### About this exercise
Locate the string "عليه" in the records below. Copy every line where it occurs.

···

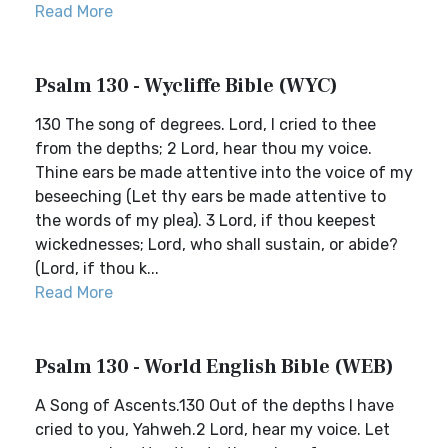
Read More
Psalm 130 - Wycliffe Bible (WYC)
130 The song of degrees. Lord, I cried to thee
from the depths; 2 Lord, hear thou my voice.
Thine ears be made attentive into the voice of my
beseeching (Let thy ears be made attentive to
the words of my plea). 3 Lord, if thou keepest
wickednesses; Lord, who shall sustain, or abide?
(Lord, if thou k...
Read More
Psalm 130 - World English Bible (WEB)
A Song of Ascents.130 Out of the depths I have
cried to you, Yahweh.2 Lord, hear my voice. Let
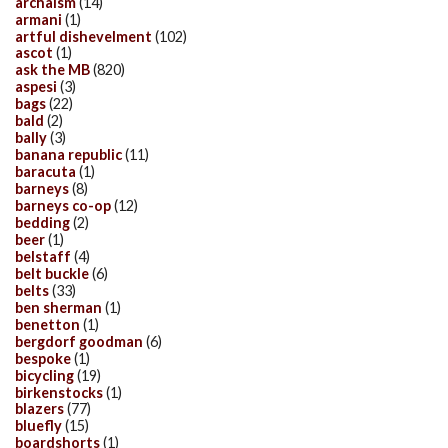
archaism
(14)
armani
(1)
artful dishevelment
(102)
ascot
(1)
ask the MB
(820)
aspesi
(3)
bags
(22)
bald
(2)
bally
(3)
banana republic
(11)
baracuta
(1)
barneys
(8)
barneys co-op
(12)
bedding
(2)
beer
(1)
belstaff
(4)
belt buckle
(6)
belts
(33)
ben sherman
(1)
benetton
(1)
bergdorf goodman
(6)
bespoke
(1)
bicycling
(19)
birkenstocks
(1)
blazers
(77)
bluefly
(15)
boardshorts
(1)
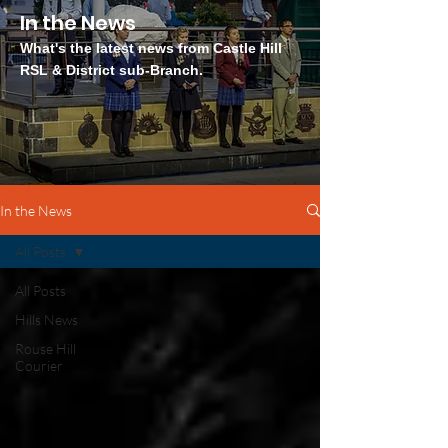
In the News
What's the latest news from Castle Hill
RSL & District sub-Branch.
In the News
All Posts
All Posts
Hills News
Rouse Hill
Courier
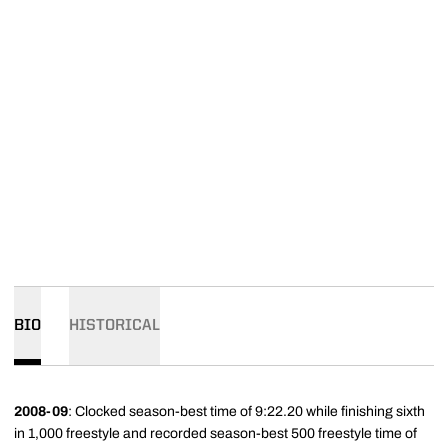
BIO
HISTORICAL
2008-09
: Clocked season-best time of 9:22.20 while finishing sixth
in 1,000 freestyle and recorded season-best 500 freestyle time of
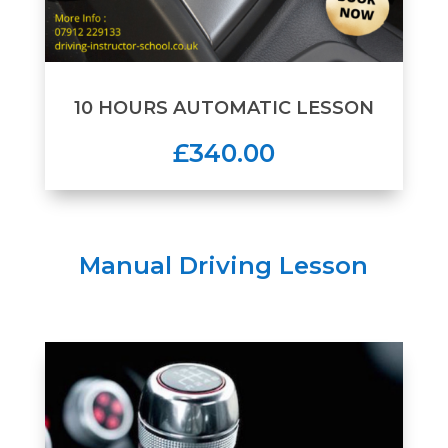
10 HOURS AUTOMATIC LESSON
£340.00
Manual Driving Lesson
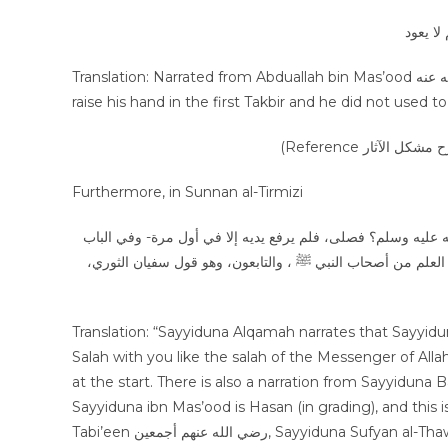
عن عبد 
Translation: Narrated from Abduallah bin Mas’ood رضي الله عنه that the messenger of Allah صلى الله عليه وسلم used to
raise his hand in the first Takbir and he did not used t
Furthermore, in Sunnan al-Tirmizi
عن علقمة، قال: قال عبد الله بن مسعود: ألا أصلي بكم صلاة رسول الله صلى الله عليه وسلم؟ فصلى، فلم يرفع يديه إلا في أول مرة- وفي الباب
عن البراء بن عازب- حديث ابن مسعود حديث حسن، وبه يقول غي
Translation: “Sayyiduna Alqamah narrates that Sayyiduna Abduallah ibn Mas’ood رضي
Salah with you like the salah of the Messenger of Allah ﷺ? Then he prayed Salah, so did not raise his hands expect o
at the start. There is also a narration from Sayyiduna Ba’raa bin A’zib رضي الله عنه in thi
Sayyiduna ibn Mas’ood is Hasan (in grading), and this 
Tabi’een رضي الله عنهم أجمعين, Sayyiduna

···

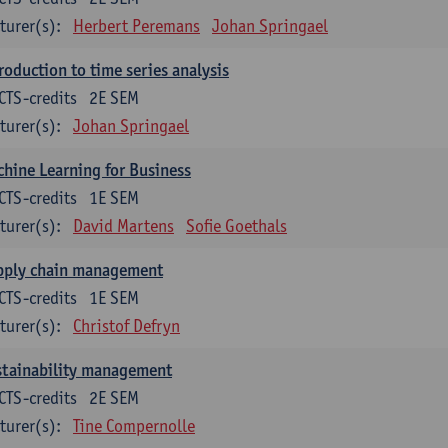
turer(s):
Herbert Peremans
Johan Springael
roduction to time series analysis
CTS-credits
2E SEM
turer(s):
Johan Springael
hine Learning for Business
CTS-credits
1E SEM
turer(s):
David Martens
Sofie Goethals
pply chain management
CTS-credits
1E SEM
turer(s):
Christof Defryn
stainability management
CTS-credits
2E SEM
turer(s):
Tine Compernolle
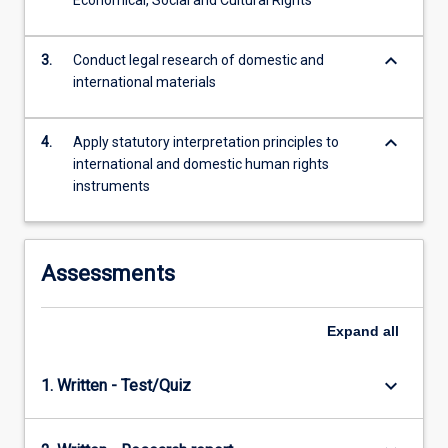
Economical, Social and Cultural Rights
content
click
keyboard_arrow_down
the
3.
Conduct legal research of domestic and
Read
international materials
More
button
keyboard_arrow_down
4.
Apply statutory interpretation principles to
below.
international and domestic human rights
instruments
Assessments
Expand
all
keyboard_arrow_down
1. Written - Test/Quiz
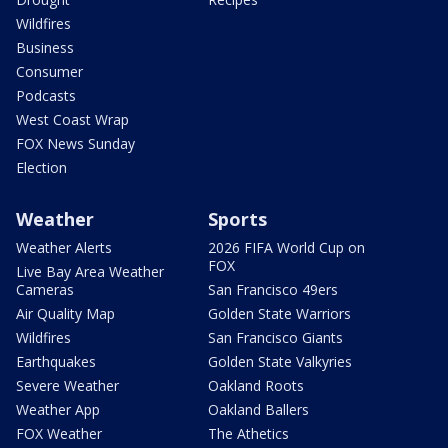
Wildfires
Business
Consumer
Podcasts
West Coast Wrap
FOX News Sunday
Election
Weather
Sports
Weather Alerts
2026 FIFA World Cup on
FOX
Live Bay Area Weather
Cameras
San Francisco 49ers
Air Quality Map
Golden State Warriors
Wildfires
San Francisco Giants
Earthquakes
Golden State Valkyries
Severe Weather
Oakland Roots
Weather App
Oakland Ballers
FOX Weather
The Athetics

···

### Answer section
Translation: Narrated from Abduallah bin Mas’ood رضي الله عنه that the messenger of Allah صلى الله عليه وسلم used to
عن علقمة، قال: قال عبد الله بن مسعود: ألا أصلي بكم صلاة رسول الله صلى الله عليه وسلم؟ فصلى، فلم يرفع يديه إلا في أول مرة- وفي الباب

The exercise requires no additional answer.